“Hold the lane”

“Hold the lane”
Different day, nicer weather

It’s spring, 2021, and I’m biking with a friend north of Nyack. My bike computer had crash and stopped working and hour earlier but, with two phones and one working computer, my friend and I felt confident enough to plow ahead. Rain has been in the forecast but scattered and didn’t seem like anything to worry about. We are biking up a modest hill when my friend swings out from behind and comes up alongside to get me to stop. “Look behind us.” I look back and see dark clouds, and, slightly further off, a bolt of lightning. “That looks to be directly behind us.”

We looked at Google maps and compared to our weather map, trying to figure out what was about to happen. We were biking west to east up a hill and the storm was moving in the same direction, with a small red blob slowly closing in on us. “Did you see a road that goes south coming up?” I ask, suspecting not since the maps showed nothing. He nodded his head. “If we turn back around, we are going to take direct hit and probably be going downhill” he said. We stood silently for a moment and looked at the maps. “If we can get over the top of this hill and take it down the other side, there’s a road that we can turn onto the breaks to the south. I think we can get out the red at least,” my friend continued.

We settled on the plan. “You can pace the climb, since my climbing skills are…” “you’re really slow” my friend chimed in. “I was looking for some gentler words. I’ll take the lead on the descent though.” “Your descending skills are truly insane.” I laughed, “Tom Pidcock is my spirit animal. Let’s go.

As we crested the top of the hill, I swung out from behind and prepared to lead rhetorical descent. As I passed my friend, he waved and I slowed to talk to him. “We have to hold the lane on this descent, it will be dangerous if a car tries to pass.”

Normally, best practice is to ride single file on the right hand side of the traffic lane going the same place as you. Sometimes this might put you in the left of two lanes because you’re turning with traffic. The general principle is what matters.

When you maneuver to hold a lane you, in cooperation with whoever you’re riding with, spread across a lane to block a car from getting through or around. Your goal is to make the ability for the cars behind to get through or around too dangerous. You do this temporarily and to address a clear and specific danger you’re seeing on the road. When the danger subsides, you return to single file.

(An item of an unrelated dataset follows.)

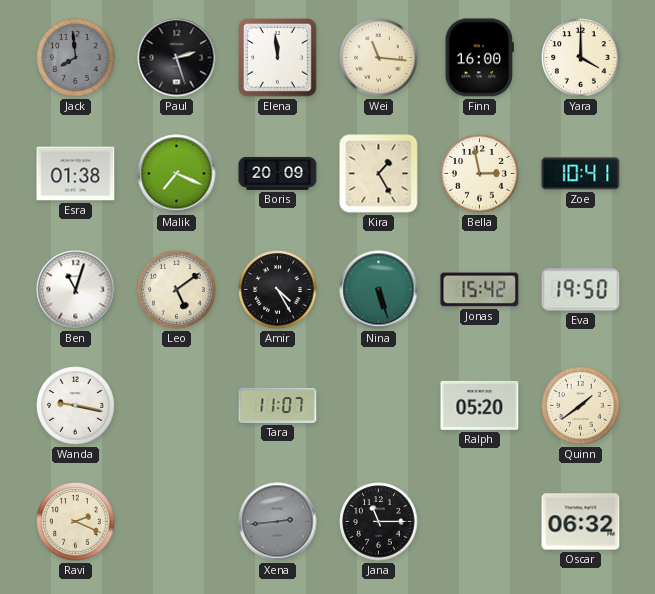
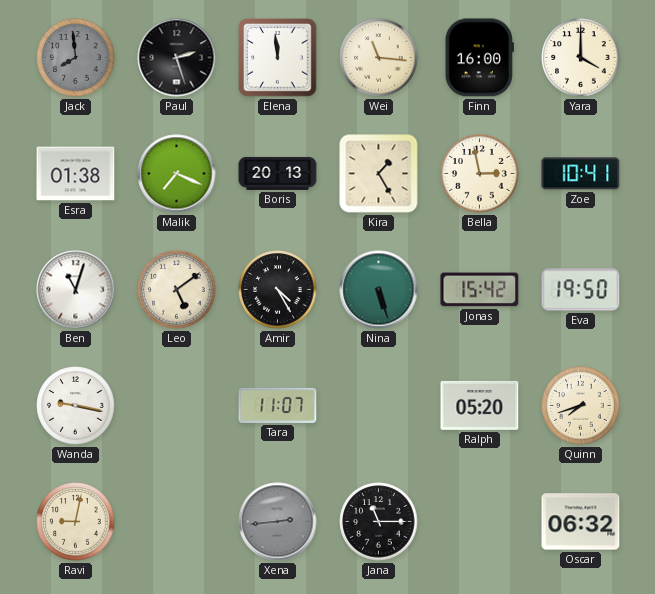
Boris: 20:09 -> 20:13
Quinn: 1:39 -> 7:42
Ravi: 2:19 -> 9:02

“If you take the inside third I’ll hold wide.” I was telling my friend to position himself a third of the way in from the edge of the road while I would hover around the yellow divider, pulling a bit in when there was oncoming traffic. I could see and respond to something right in front of me but not to what’s going on behind me. By holding, we could focus on what’s ahead of us on a decent that we knew we had to blaze through.

On the descent, I swung wide and went into the super tuck to try and accelerate my speed. The super tuck. This was later famously used by Matej Mohricto win the 2022 Milano San Remo. well, technically he used a dropper post to get around a super tuck ban from the UCI. The UCI, the governing body of cycling and forever looking for ways to ruin the sport, thought about banning them after this win. But, given they’re already widely despised and generally incompetent, they decided against this.

We kept descending, trying to reach where we could turn onto a road that would swing to the south and we could start riding away from the thunder and lightening. As we hit the road, the rain started a bit. We figured we had about ten more minutes before we would be under it. We raced harder, the rain picking up but never becoming too heavy. The storm passed over us, with the the worst of it to the north.

“Nice super tuck on that descent. Your pedal strokes are uneven though.” “Thats what was on your mind during that descent?”